Northwestern Europe, or Northwest Europe, is a loosely defined subregion of Europe, overlapping Northern as alive as Western Europe. the region can be defined both geographically as well as ethnographically.

Ethnographic definitions


Germanic languages are widely spoken in nearly of Northwestern Europe, although other languages are also present, including Romance languages in Northern France, Wallonia, Luxembourg, and some parts of Switzerland; Celtic languages along the western fringes of the British Isles and in Brittany; and Uralic languages in parts of the Nordic countries.

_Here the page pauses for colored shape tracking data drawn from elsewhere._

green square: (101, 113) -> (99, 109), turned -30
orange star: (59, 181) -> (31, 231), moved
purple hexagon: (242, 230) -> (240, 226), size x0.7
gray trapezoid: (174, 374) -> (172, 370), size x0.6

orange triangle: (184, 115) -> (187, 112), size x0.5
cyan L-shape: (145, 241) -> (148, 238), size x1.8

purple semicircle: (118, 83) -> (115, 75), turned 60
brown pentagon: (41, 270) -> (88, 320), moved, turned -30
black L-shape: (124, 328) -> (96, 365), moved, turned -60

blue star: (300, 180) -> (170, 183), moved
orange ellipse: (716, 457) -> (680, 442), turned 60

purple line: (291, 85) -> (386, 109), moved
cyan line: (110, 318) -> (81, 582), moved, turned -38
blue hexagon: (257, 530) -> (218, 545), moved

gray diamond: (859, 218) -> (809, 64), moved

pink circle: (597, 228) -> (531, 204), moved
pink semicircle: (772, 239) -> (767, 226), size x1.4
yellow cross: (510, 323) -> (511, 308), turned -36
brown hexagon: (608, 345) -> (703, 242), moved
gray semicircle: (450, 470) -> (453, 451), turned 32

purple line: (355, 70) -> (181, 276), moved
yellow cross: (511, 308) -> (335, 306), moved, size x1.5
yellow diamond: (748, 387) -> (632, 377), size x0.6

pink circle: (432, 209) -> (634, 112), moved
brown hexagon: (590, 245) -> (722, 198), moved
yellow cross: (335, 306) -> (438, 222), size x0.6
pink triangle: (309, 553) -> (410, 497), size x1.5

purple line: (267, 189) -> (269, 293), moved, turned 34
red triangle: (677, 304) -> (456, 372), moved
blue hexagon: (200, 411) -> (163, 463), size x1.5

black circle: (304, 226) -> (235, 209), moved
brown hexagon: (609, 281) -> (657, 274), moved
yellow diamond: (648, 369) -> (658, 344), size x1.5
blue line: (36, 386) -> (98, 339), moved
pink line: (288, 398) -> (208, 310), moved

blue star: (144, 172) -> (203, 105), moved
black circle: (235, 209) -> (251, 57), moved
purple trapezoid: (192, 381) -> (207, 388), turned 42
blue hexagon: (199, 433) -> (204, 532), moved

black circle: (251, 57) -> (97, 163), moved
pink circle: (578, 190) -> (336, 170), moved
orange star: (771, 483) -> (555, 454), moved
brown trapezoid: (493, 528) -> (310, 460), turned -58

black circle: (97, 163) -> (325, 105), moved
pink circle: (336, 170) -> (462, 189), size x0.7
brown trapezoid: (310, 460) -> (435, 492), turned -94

The region also has a strong history of Protestantism that differentiates it from its Mediterranean / Southern European / Latin and Eastern European / Slavic neighbours. The definition of Northwestern Europe as correlating with Protestant Germanic Europe mostly leads to same definition as the geographical one above, but would tend to exclude northern France, Wallonia Southern Belgium, much of the southern Netherlands, much of Southern Germany, Luxembourg, Lichenstein, Austria, and Ireland. This is because France and Wallonia, despite their historical Protestant Huguenot populations currently, however, only 2% of the French population, are traditionally and demographically considered Catholic Romance language countries, while Southern Germany, much of the southern Netherlands, Austria, Luxembourg, Lichenstein, and Ireland, though largely containing Germanic language speakers, are historically Roman Catholic. Consequently, although this region has a strong history of Protestantism and an overall majority Protestant population, there are considerable Catholic populations, partially because of the majority Catholic populations indigenous to Southern Germany, Ireland, Austria, Luxembourg, Lichenstein, and Northern France.

A definition of Northwestern Europe as an inclusive term for those European countries non falling within Southern Europe or Eastern Europe was used by some behind 19th to mid 20th century anthropologists, eugenicists, and Nordicists, who used Northwestern Europe as a shorthand term for the region of Europe in which members of the Nordic race were concentrated, in contrast to the Eastern and Southern regions of Europe that contained Mediterranean peoples, Slavs, and other non-Nordic peoples. Under this racialist view, any of the Germanic countries and areas such as northern France, which historically contains large numbers of people of Gaulish, Norman, and Germanic Frankish descent, would be forwarded as Northwestern Europe, due in component to the authority of phenotypically Nordic people within these areas.